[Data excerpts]

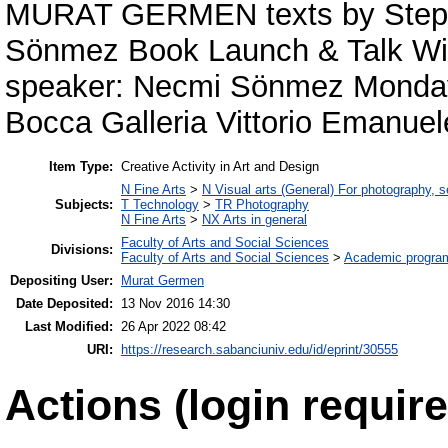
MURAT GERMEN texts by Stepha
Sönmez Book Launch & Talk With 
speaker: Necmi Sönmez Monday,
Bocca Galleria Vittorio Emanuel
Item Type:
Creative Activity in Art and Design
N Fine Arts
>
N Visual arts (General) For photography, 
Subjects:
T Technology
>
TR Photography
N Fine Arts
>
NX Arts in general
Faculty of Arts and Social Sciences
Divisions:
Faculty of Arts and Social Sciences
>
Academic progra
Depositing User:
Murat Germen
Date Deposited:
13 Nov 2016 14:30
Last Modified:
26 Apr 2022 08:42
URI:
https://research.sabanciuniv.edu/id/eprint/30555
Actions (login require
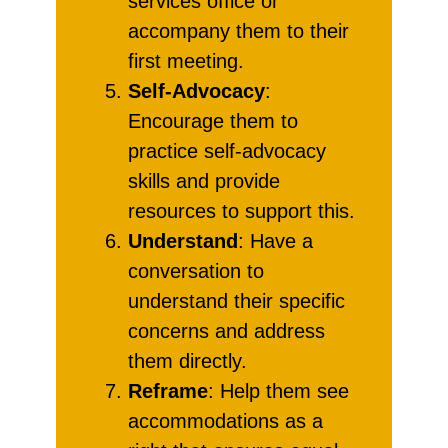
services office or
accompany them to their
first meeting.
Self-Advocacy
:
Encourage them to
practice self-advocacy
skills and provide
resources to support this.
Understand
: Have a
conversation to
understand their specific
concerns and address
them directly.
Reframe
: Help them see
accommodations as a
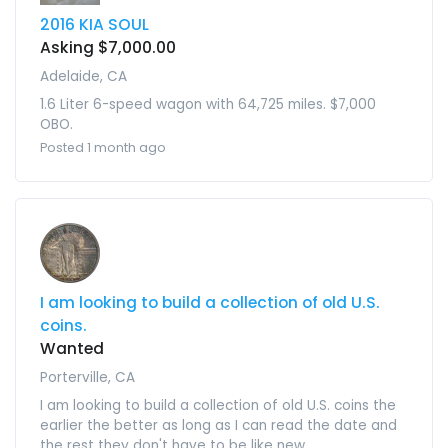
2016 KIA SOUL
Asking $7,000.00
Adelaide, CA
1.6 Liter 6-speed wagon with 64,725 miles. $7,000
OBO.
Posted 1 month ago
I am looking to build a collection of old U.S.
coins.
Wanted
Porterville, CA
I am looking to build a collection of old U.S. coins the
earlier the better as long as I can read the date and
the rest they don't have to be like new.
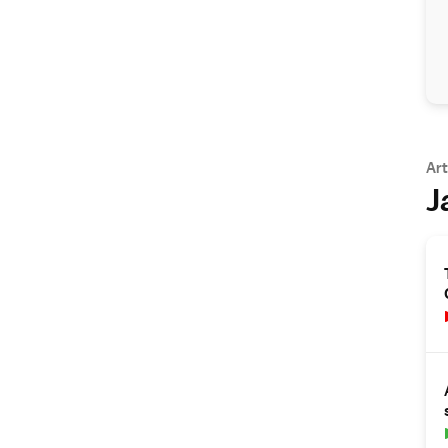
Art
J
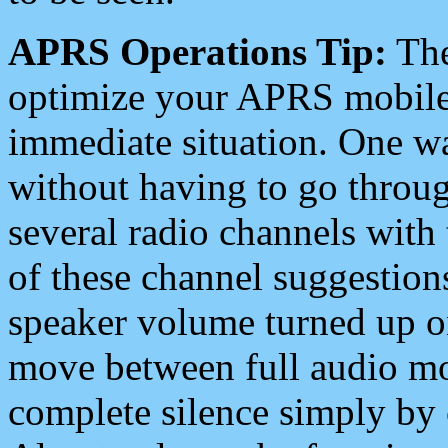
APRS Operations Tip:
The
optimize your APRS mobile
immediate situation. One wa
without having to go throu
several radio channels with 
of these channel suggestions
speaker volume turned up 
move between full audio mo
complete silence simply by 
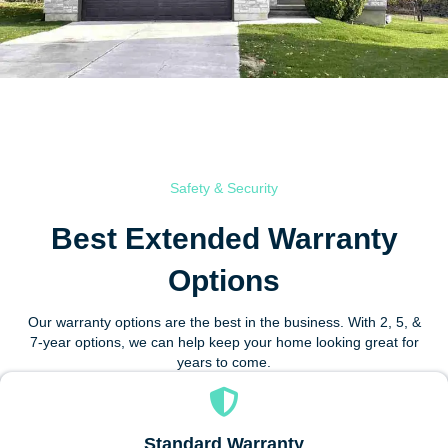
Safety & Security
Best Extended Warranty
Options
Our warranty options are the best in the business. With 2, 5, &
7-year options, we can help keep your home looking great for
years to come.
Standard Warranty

==

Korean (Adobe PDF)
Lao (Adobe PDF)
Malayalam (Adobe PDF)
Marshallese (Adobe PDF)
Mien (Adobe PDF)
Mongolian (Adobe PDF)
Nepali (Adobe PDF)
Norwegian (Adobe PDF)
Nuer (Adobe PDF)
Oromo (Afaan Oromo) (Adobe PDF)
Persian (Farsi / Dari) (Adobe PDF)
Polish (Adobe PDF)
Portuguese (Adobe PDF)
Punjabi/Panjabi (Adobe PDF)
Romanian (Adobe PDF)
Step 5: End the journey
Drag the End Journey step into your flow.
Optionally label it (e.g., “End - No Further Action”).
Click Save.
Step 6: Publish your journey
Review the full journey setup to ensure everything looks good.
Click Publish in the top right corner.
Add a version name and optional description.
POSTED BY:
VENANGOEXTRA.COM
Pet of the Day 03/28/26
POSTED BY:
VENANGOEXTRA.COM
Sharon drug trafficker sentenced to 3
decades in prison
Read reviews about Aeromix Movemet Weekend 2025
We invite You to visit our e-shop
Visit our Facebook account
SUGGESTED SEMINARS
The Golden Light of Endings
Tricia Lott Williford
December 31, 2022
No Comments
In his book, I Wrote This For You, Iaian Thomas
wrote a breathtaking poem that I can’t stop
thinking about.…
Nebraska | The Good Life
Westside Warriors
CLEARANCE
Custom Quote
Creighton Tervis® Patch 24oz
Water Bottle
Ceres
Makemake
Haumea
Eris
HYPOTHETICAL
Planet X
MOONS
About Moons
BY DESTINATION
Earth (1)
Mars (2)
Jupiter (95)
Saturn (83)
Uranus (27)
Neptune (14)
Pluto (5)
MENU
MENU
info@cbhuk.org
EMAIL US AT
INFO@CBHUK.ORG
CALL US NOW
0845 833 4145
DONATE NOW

...

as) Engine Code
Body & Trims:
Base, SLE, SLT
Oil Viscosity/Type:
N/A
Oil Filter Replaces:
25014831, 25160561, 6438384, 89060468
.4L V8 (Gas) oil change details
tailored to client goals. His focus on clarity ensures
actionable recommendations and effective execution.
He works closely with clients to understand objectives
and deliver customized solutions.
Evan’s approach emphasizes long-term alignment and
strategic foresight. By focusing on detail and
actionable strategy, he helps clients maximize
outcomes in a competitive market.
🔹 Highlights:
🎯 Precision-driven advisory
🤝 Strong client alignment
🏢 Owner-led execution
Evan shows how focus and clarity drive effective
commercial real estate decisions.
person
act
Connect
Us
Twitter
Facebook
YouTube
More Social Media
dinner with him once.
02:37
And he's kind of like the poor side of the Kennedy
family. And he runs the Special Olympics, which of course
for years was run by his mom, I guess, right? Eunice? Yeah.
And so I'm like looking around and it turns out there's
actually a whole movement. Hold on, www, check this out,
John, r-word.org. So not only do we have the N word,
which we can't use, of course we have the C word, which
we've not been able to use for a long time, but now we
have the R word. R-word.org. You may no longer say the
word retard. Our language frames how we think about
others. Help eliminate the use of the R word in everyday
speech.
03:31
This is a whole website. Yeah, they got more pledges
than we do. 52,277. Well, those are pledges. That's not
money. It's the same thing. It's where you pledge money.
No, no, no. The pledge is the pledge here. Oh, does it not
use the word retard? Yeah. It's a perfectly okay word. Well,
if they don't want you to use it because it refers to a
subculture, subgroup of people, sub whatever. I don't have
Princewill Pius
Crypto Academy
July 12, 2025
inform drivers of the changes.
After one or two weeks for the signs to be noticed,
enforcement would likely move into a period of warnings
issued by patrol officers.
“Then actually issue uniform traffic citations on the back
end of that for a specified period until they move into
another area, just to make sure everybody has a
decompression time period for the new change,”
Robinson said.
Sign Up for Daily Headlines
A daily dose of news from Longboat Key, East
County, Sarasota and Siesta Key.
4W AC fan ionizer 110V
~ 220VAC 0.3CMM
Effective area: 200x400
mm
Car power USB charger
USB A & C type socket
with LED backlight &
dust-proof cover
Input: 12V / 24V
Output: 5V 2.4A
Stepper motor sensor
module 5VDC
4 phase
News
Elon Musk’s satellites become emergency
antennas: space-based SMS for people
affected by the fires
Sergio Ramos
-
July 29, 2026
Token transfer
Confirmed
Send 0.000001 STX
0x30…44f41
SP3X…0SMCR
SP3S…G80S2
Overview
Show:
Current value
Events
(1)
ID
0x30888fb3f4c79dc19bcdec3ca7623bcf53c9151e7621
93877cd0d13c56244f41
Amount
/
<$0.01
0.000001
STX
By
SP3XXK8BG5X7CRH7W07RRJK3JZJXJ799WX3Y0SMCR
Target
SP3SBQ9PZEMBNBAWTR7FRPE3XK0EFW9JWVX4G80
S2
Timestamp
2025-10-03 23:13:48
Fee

▸ WHAT YOU NEED TO DO: What is needed is an exact copy of the lines above from the one with "understand their specific" to the one with "Standard Warranty", both ends kept, and nothing more; please leave the pictures out.

▸ EXERCISE SOLUTION:
understand their specific
concerns and address
them directly.
Reframe
: Help them see
accommodations as a
2016 KIA SOUL
Asking $7,000.00
Adelaide, CA
1.6 Liter 6-speed wagon with 64,725 miles. $7,000
OBO.
Posted 1 month ago
I am looking to build a collection of old U.S.
coins.
Wanted
Porterville, CA
I am looking to build a collection of old U.S. coins the
earlier the better as long as I can read the date and
the rest they don't have to be like new.
Art
J
APRS Operations Tip:
The
optimize your APRS mobile
immediate situation. One wa
without having to go throu
several radio channels with 
of these channel suggestions
speaker volume turned up 
move between full audio mo
complete silence simply by 
Safety & Security
Best Extended Warranty
Options
Our warranty options are the best in the business. With 2, 5, &
7-year options, we can help keep your home looking great for
years to come.
Standard Warranty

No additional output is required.